• **GIVEN DATA**:
▼
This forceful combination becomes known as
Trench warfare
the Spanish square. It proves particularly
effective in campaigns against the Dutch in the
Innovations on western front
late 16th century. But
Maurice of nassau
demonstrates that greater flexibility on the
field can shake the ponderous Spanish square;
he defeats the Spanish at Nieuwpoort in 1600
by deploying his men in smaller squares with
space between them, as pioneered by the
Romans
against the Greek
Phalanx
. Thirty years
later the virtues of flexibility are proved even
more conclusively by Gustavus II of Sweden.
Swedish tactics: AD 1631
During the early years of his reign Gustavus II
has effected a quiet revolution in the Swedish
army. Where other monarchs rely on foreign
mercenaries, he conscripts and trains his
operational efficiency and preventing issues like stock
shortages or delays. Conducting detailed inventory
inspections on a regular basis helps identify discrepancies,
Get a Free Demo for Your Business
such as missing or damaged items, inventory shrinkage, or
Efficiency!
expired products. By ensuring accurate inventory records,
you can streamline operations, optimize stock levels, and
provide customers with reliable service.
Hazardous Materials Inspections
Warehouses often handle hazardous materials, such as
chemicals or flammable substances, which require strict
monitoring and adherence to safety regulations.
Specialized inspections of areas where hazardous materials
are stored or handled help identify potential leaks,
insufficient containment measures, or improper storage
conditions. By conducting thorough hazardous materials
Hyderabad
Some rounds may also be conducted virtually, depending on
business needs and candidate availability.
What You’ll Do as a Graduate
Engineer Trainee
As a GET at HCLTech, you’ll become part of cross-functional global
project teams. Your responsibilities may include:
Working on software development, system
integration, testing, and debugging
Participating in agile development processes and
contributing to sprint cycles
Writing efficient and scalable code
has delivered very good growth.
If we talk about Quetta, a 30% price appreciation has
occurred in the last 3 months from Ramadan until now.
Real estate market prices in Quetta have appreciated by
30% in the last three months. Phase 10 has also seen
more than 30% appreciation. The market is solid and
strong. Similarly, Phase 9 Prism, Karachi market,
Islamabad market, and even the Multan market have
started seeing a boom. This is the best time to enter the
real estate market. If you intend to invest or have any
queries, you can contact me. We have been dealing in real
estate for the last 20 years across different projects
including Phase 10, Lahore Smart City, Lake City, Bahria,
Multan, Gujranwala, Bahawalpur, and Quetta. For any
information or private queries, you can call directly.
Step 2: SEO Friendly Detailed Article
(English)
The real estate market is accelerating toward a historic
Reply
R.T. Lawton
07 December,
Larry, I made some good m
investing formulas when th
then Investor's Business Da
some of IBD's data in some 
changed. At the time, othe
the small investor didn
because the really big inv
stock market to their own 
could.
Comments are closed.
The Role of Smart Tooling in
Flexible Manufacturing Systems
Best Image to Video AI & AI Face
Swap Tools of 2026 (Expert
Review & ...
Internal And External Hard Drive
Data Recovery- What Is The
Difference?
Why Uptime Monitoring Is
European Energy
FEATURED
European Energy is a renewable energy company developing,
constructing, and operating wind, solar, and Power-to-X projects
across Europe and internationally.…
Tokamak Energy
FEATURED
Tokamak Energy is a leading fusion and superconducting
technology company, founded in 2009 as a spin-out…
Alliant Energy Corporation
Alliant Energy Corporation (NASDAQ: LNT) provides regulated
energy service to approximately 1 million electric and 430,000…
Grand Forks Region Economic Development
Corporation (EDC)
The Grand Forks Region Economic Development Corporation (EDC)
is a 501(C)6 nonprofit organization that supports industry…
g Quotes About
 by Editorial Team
▲
• **TASK DETAILS**: The whole listing should be copied verbatim.

• **FINISHED EXERCISE**:
This forceful combination becomes known as
Trench warfare
the Spanish square. It proves particularly
effective in campaigns against the Dutch in the
Innovations on western front
late 16th century. But
Maurice of nassau
demonstrates that greater flexibility on the
field can shake the ponderous Spanish square;
he defeats the Spanish at Nieuwpoort in 1600
by deploying his men in smaller squares with
space between them, as pioneered by the
Romans
against the Greek
Phalanx
. Thirty years
later the virtues of flexibility are proved even
more conclusively by Gustavus II of Sweden.
Swedish tactics: AD 1631
During the early years of his reign Gustavus II
has effected a quiet revolution in the Swedish
army. Where other monarchs rely on foreign
mercenaries, he conscripts and trains his
operational efficiency and preventing issues like stock
shortages or delays. Conducting detailed inventory
inspections on a regular basis helps identify discrepancies,
Get a Free Demo for Your Business
such as missing or damaged items, inventory shrinkage, or
Efficiency!
expired products. By ensuring accurate inventory records,
you can streamline operations, optimize stock levels, and
provide customers with reliable service.
Hazardous Materials Inspections
Warehouses often handle hazardous materials, such as
chemicals or flammable substances, which require strict
monitoring and adherence to safety regulations.
Specialized inspections of areas where hazardous materials
are stored or handled help identify potential leaks,
insufficient containment measures, or improper storage
conditions. By conducting thorough hazardous materials
Hyderabad
Some rounds may also be conducted virtually, depending on
business needs and candidate availability.
What You’ll Do as a Graduate
Engineer Trainee
As a GET at HCLTech, you’ll become part of cross-functional global
project teams. Your responsibilities may include:
Working on software development, system
integration, testing, and debugging
Participating in agile development processes and
contributing to sprint cycles
Writing efficient and scalable code
has delivered very good growth.
If we talk about Quetta, a 30% price appreciation has
occurred in the last 3 months from Ramadan until now.
Real estate market prices in Quetta have appreciated by
30% in the last three months. Phase 10 has also seen
more than 30% appreciation. The market is solid and
strong. Similarly, Phase 9 Prism, Karachi market,
Islamabad market, and even the Multan market have
started seeing a boom. This is the best time to enter the
real estate market. If you intend to invest or have any
queries, you can contact me. We have been dealing in real
estate for the last 20 years across different projects
including Phase 10, Lahore Smart City, Lake City, Bahria,
Multan, Gujranwala, Bahawalpur, and Quetta. For any
information or private queries, you can call directly.
Step 2: SEO Friendly Detailed Article
(English)
The real estate market is accelerating toward a historic
Reply
R.T. Lawton
07 December,
Larry, I made some good m
investing formulas when th
then Investor's Business Da
some of IBD's data in some 
changed. At the time, othe
the small investor didn
because the really big inv
stock market to their own 
could.
Comments are closed.
The Role of Smart Tooling in
Flexible Manufacturing Systems
Best Image to Video AI & AI Face
Swap Tools of 2026 (Expert
Review & ...
Internal And External Hard Drive
Data Recovery- What Is The
Difference?
Why Uptime Monitoring Is
European Energy
FEATURED
European Energy is a renewable energy company developing,
constructing, and operating wind, solar, and Power-to-X projects
across Europe and internationally.…
Tokamak Energy
FEATURED
Tokamak Energy is a leading fusion and superconducting
technology company, founded in 2009 as a spin-out…
Alliant Energy Corporation
Alliant Energy Corporation (NASDAQ: LNT) provides regulated
energy service to approximately 1 million electric and 430,000…
Grand Forks Region Economic Development
Corporation (EDC)
The Grand Forks Region Economic Development Corporation (EDC)
is a 501(C)6 nonprofit organization that supports industry…
g Quotes About
 by Editorial Team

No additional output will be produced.